EXERCISE OBJECTIVE — Nothing but the lines from the one containing "Answer in <instances>...</instances>. I" through the one containing "Target: <item>right iliac", both included, should be given again, each exactly as written below.

*** GIVEN INFORMATION ***

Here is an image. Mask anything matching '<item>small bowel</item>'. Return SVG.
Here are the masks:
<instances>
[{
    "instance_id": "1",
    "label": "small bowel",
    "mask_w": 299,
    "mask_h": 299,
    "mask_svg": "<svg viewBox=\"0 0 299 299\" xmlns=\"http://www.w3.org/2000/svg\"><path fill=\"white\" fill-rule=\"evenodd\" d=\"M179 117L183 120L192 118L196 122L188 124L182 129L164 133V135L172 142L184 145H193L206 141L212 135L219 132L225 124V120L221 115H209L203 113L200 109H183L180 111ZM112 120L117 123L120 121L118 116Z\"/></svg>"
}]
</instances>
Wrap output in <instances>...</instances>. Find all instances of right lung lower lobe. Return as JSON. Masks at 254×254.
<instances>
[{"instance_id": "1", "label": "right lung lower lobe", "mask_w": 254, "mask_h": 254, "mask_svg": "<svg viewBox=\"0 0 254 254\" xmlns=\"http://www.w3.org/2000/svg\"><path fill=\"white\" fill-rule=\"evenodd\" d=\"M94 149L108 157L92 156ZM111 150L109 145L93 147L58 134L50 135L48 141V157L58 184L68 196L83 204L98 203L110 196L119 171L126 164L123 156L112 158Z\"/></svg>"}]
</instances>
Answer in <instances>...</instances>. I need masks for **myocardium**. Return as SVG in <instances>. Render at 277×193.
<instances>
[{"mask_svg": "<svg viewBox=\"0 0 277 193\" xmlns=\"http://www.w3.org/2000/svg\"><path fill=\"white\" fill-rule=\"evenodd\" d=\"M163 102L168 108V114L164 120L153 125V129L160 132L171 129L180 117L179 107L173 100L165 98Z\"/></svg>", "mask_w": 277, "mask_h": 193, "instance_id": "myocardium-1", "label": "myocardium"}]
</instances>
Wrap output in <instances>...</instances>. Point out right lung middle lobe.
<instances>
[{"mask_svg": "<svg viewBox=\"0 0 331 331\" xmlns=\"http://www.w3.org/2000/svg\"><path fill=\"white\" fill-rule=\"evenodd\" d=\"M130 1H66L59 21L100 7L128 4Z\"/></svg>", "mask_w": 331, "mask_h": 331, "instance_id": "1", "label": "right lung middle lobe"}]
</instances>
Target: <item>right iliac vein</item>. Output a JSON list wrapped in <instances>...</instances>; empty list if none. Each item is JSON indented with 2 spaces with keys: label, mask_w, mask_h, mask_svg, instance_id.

*** End of GIVEN INFORMATION ***
*** GIVEN INFORMATION ***

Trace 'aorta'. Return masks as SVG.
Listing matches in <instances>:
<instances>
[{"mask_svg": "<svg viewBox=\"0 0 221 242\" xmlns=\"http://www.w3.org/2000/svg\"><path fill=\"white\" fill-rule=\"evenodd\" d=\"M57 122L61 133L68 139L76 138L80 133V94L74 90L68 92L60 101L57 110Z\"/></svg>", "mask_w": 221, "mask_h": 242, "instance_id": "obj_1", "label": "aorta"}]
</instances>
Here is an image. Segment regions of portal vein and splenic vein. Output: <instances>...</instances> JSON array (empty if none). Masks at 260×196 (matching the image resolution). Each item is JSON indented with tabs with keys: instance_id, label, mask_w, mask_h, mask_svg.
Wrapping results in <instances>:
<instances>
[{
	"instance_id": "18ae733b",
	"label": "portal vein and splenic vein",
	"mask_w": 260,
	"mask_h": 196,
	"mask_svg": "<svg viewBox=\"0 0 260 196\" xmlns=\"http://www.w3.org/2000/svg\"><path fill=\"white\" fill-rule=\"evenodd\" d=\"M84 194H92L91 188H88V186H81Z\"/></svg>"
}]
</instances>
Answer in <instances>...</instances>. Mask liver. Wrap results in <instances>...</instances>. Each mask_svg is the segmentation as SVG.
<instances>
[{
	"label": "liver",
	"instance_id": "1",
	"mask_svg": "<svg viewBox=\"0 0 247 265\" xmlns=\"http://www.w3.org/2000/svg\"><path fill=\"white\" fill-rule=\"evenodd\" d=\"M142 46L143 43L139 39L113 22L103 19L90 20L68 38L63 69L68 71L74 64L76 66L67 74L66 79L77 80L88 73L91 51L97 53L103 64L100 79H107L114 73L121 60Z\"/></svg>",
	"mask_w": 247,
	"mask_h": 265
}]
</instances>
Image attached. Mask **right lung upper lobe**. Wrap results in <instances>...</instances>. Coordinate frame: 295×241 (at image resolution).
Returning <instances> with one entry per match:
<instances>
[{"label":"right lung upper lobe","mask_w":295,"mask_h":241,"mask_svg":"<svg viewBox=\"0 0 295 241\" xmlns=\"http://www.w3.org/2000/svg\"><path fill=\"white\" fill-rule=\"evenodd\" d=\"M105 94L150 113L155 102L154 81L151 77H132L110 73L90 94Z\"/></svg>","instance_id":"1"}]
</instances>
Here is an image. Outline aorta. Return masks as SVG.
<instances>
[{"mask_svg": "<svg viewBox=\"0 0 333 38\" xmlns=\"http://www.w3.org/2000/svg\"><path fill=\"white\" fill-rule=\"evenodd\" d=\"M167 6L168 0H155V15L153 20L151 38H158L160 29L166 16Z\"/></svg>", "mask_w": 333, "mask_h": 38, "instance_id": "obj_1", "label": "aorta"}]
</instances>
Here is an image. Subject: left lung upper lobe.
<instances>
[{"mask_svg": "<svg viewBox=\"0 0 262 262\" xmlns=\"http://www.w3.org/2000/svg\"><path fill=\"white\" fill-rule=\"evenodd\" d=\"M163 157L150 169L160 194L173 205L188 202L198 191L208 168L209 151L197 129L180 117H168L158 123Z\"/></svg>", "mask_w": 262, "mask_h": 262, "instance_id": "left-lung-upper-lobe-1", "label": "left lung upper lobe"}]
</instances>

*** End of GIVEN INFORMATION ***

ANSWER SECTION —
Answer in <instances>...</instances>. I need masks for **myocardium**. Return as SVG in <instances>. Render at 277×193.
<instances>
[{"mask_svg": "<svg viewBox=\"0 0 277 193\" xmlns=\"http://www.w3.org/2000/svg\"><path fill=\"white\" fill-rule=\"evenodd\" d=\"M163 102L168 108V114L164 120L153 125V129L160 132L171 129L180 117L179 107L173 100L165 98Z\"/></svg>", "mask_w": 277, "mask_h": 193, "instance_id": "myocardium-1", "label": "myocardium"}]
</instances>
Wrap output in <instances>...</instances>. Point out right lung middle lobe.
<instances>
[{"mask_svg": "<svg viewBox=\"0 0 331 331\" xmlns=\"http://www.w3.org/2000/svg\"><path fill=\"white\" fill-rule=\"evenodd\" d=\"M130 1H66L59 21L100 7L128 4Z\"/></svg>", "mask_w": 331, "mask_h": 331, "instance_id": "1", "label": "right lung middle lobe"}]
</instances>
Target: <item>right iliac vein</item>. Output a JSON list wrapped in <instances>...</instances>; empty list if none. Each item is JSON indented with 2 spaces with keys: label, mask_w, mask_h, mask_svg, instance_id.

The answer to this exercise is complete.